Chapter 7. Purchase Order Example

This chapter presents an example of a process for handling a purchase order.

The operation of the process is represented in the following figure.

Purchase order process

Figure 7.1. Purchase order process

Upon receiving the purchase order from a customer, the process initiates three tasks concurrently: calculate the final price for the order, select a shipper, and schedule the production and shipment for the order. While some of the processing can proceed concurrently, there are control and data dependencies between the three tasks. The shipping price is required to finalize the price calculation, and the shipping date is required for the complete fulfillment schedule.

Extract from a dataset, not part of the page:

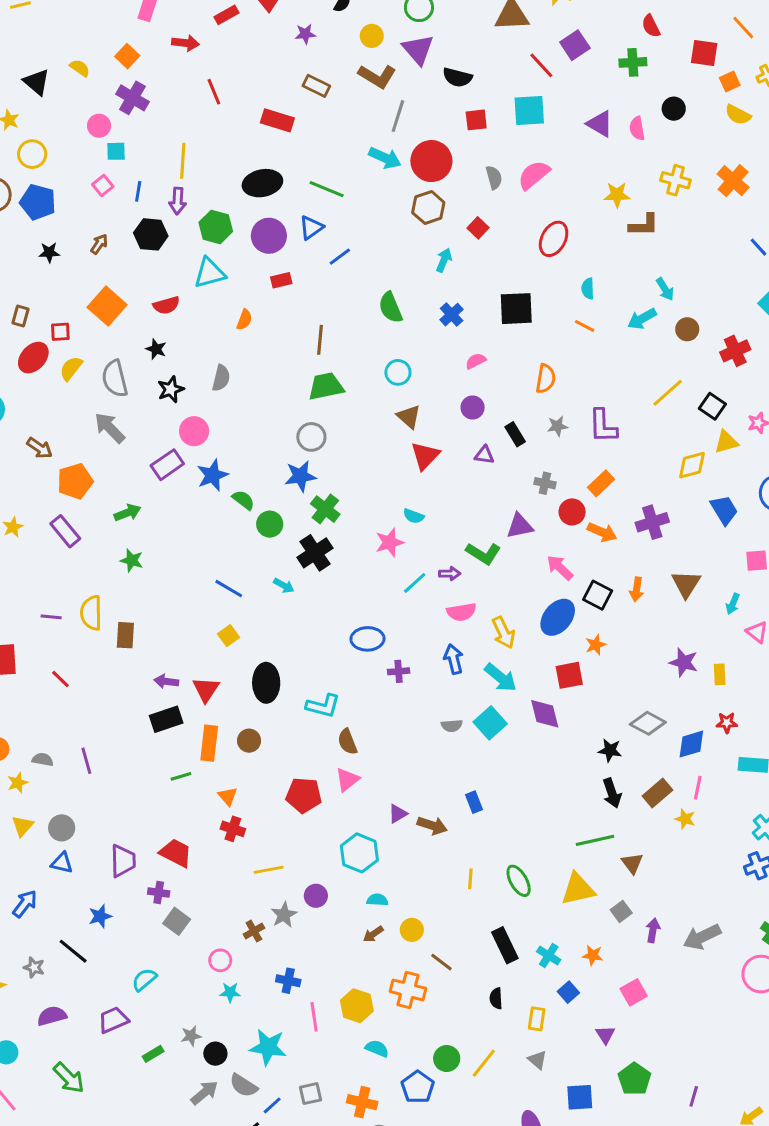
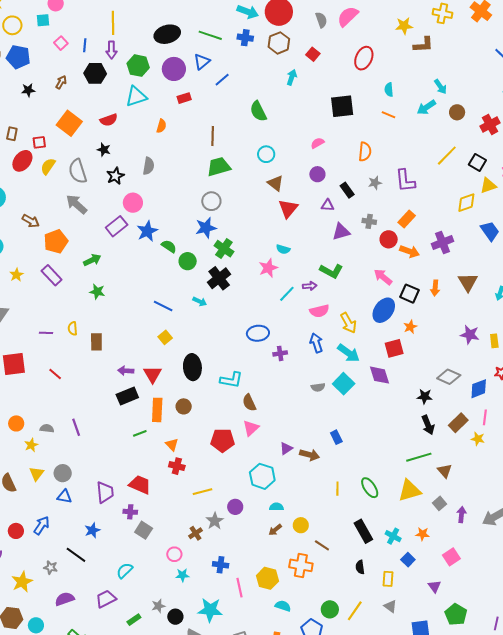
cyan square: (116, 151) -> (43, 20), moved
blue cross: (452, 315) -> (245, 38), moved, turned -35
purple triangle: (520, 526) -> (341, 232), moved
yellow semicircle: (91, 613) -> (73, 328), size x0.6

When the three tasks are completed, invoice processing can proceed and the invoice is sent to the customer.

This is the initial example from section 6.1 of the BPEL4WS specification, version 1.1. The specification document can be found at any of the following locations:

7.1. Define the BPEL process

7.1.1. Create the BPEL document

The purchase order process is, in fact, the initial example from section 6.1 of the BPEL4WS specification version 1.1. We simply copy the example from the specification text and paste it in an XML document called purchase.bpel.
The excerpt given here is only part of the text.